>>>>>

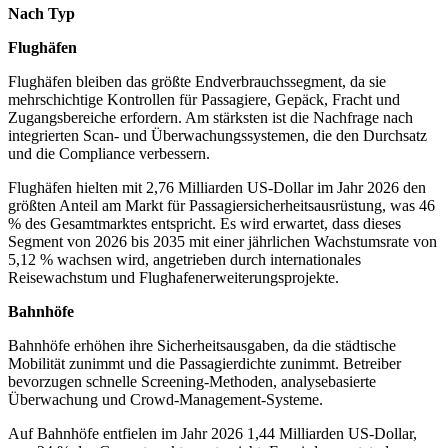
Nach Typ
Flughäfen
Flughäfen bleiben das größte Endverbrauchssegment, da sie
mehrschichtige Kontrollen für Passagiere, Gepäck, Fracht und
Zugangsbereiche erfordern. Am stärksten ist die Nachfrage nach
integrierten Scan- und Überwachungssystemen, die den Durchsatz
und die Compliance verbessern.
Flughäfen hielten mit 2,76 Milliarden US-Dollar im Jahr 2026 den
größten Anteil am Markt für Passagiersicherheitsausrüstung, was 46
% des Gesamtmarktes entspricht. Es wird erwartet, dass dieses
Segment von 2026 bis 2035 mit einer jährlichen Wachstumsrate von
5,12 % wachsen wird, angetrieben durch internationales
Reisewachstum und Flughafenerweiterungsprojekte.
Bahnhöfe
Bahnhöfe erhöhen ihre Sicherheitsausgaben, da die städtische
Mobilität zunimmt und die Passagierdichte zunimmt. Betreiber
bevorzugen schnelle Screening-Methoden, analysebasierte
Überwachung und Crowd-Management-Systeme.
Auf Bahnhöfe entfielen im Jahr 2026 1,44 Milliarden US-Dollar,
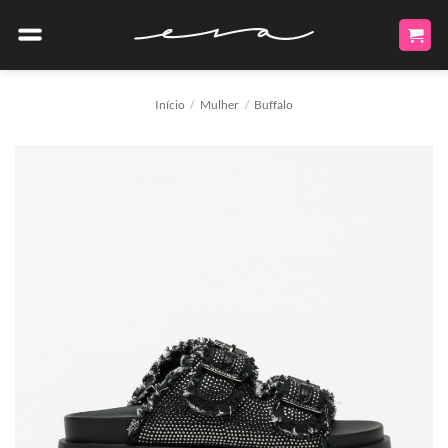
Skip
to
content
Início
/
Mulher
/
Buffalo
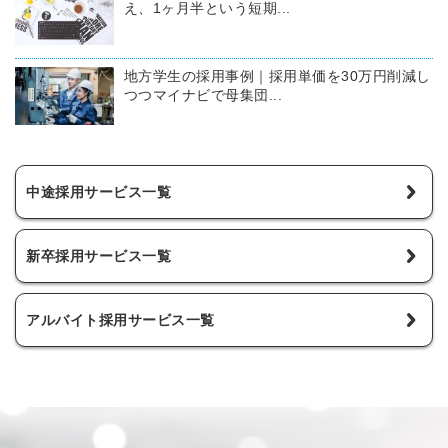
え、1ヶ月半という短期...
地方学生の採用事例｜採用単価を30万円削減し
つつマイナビで母集団...
中途採用サービス一覧
新卒採用サービス一覧
アルバイト採用サービス一覧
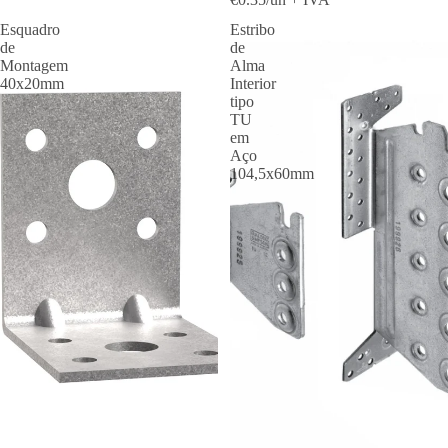
Esquadro
Estribo
de
de
Montagem
Alma
40x20mm
Interior
tipo
TU
em
Aço
104,5x60mm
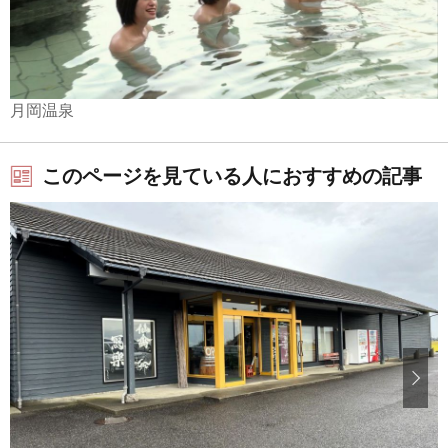
月岡温泉
このページを見ている人におすすめの記事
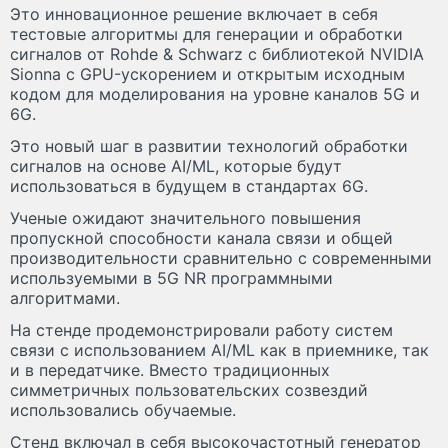
Это инновационное решение включает в себя
тестовые алгоритмы для генерации и обработки
сигналов от Rohde & Schwarz с библиотекой NVIDIA
Sionna с GPU-ускорением и открытым исходным
кодом для моделирования на уровне каналов 5G и
6G.
Это новый шаг в развитии технологий обработки
сигналов на основе AI/ML, которые будут
использоваться в будущем в стандартах 6G.
Ученые ожидают значительного повышения
пропускной способности канала связи и общей
производительности сравнительно с современными
используемыми в 5G NR программными
алгоритмами.
На стенде продемонстрировали работу систем
связи с использованием AI/ML как в приемнике, так
и в передатчике. Вместо традиционных
симметричных пользовательских созвездий
использовались обучаемые.
Стенд включал в себя высокочастотный генератор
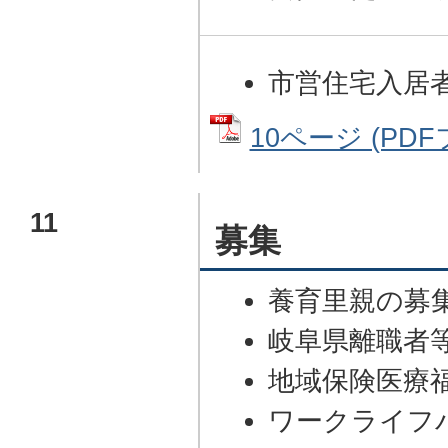
市営住宅入居
10ページ (PDFフ
11
募集
養育里親の募
岐阜県離職者
地域保険医療
ワークライフ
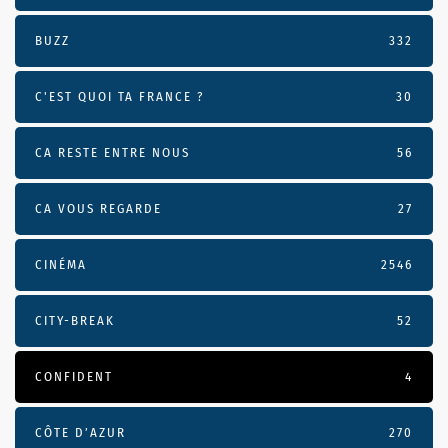
BUZZ
332
C'EST QUOI TA FRANCE ?
30
CA RESTE ENTRE NOUS
56
CA VOUS REGARDE
27
CINÉMA
2546
CITY-BREAK
52
CONFIDENT
4
CÔTE D’AZUR
270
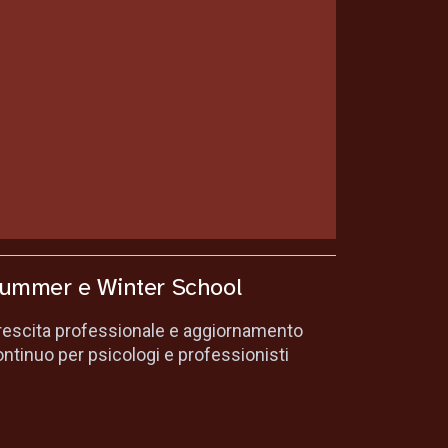
ummer e Winter School
rescita professionale e aggiornamento
ntinuo per psicologi e professionisti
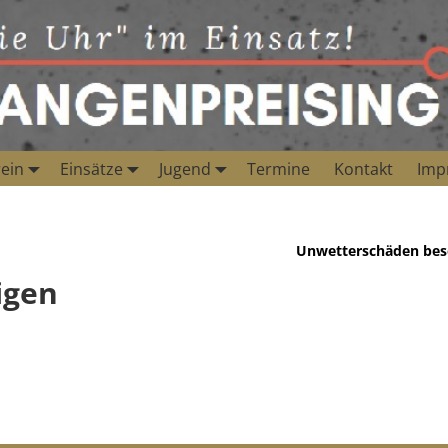
ein
Einsätze
Jugend
Termine
Kontakt
Imp
Unwetterschäden bes
igen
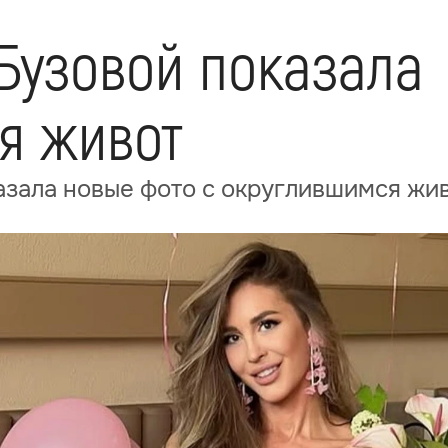
Бузовой показала
я живот
азала новые фото с округлившимся жи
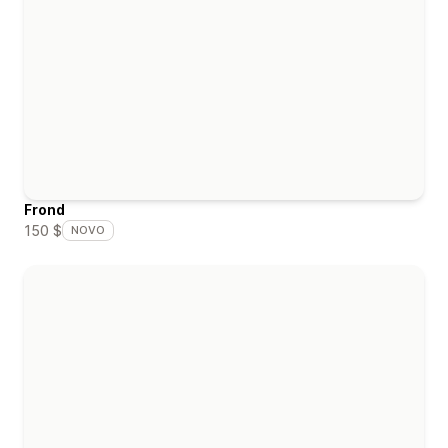
Frond
150 $
NOVO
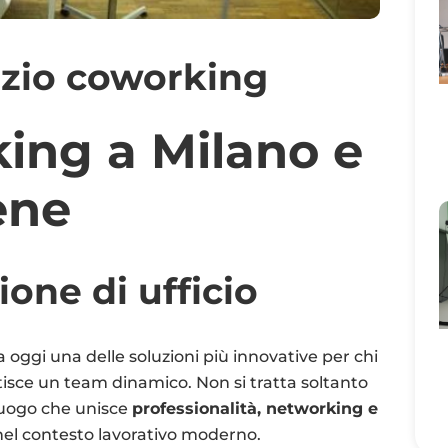
ing a Milano e
ene
one di ufficio
oggi una delle soluzioni più innovative per chi
isce un team dinamico. Non si tratta soltanto
 luogo che unisce
professionalità, networking e
 nel contesto lavorativo moderno.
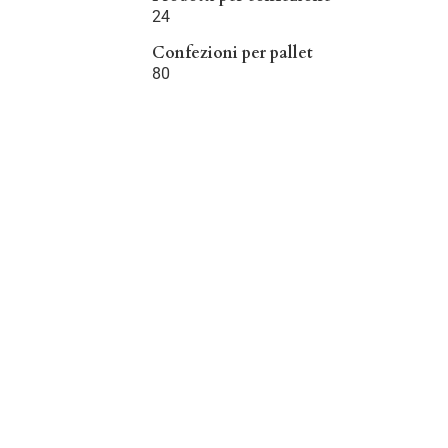
24
Confezioni per pallet
80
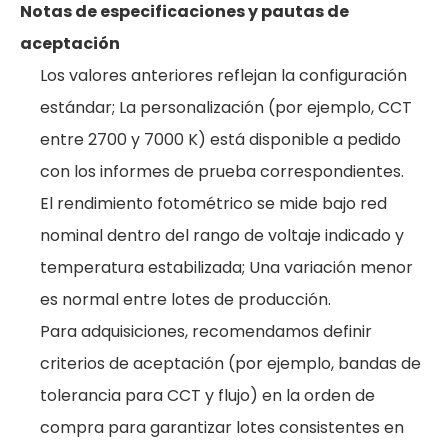
Notas de especificaciones y pautas de
aceptación
Los valores anteriores reflejan la configuración
estándar; La personalización (por ejemplo, CCT
entre 2700 y 7000 K) está disponible a pedido
con los informes de prueba correspondientes.
El rendimiento fotométrico se mide bajo red
nominal dentro del rango de voltaje indicado y
temperatura estabilizada; Una variación menor
es normal entre lotes de producción.
Para adquisiciones, recomendamos definir
criterios de aceptación (por ejemplo, bandas de
tolerancia para CCT y flujo) en la orden de
compra para garantizar lotes consistentes en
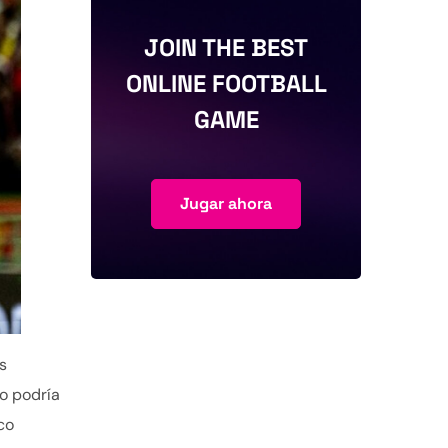
JOIN THE BEST
ONLINE FOOTBALL
GAME
Jugar ahora
s
o podría
co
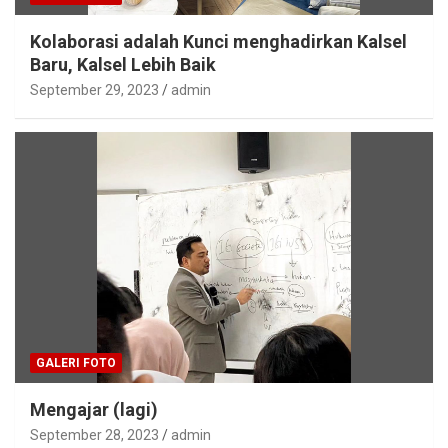
Kolaborasi adalah Kunci menghadirkan Kalsel
Baru, Kalsel Lebih Baik
September 29, 2023
admin
GALERI FOTO
Mengajar (lagi)
September 28, 2023
admin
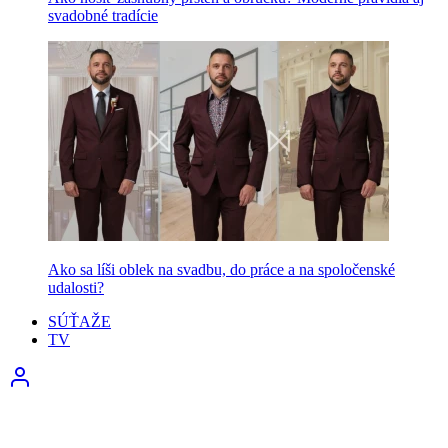
svadobné tradície
Ako sa líši oblek na svadbu, do práce a na spoločenské
udalosti?
SÚŤAŽE
TV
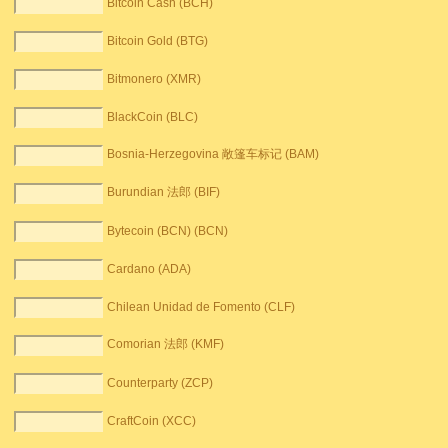
Bitcoin Cash (BCH)
Bitcoin Gold (BTG)
Bitmonero (XMR)
BlackCoin (BLC)
Bosnia-Herzegovina 敞篷车标记 (BAM)
Burundian 法郎 (BIF)
Bytecoin (BCN) (BCN)
Cardano (ADA)
Chilean Unidad de Fomento (CLF)
Comorian 法郎 (KMF)
Counterparty (ZCP)
CraftCoin (XCC)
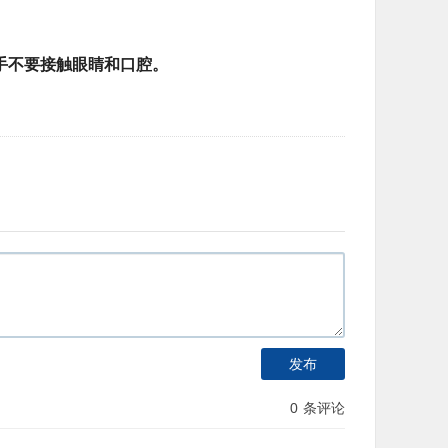
手不要接触眼睛和口腔。
发布
0
条评论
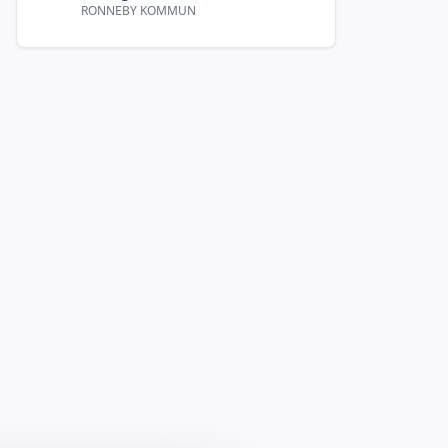
RONNEBY KOMMUN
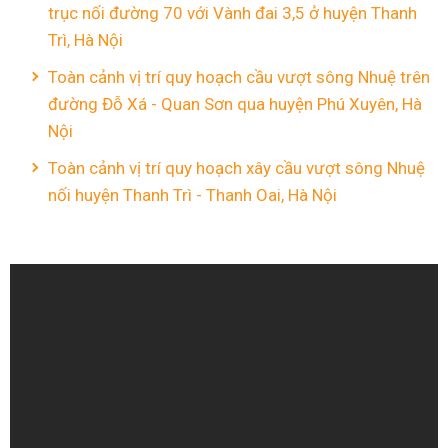
trục nối đường 70 với Vành đai 3,5 ở huyện Thanh
Trì, Hà Nội
Toàn cảnh vị trí quy hoạch cầu vượt sông Nhuệ trên
đường Đỗ Xá - Quan Sơn qua huyện Phú Xuyên, Hà
Nội
Toàn cảnh vị trí quy hoạch xây cầu vượt sông Nhuệ
nối huyện Thanh Trì - Thanh Oai, Hà Nội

<<<<<

== WHAT NEEDS TO BE DONE ==
What number of lines in the data above include the string "đường"? Answer with that number only.

== ANSWER BOX ==
2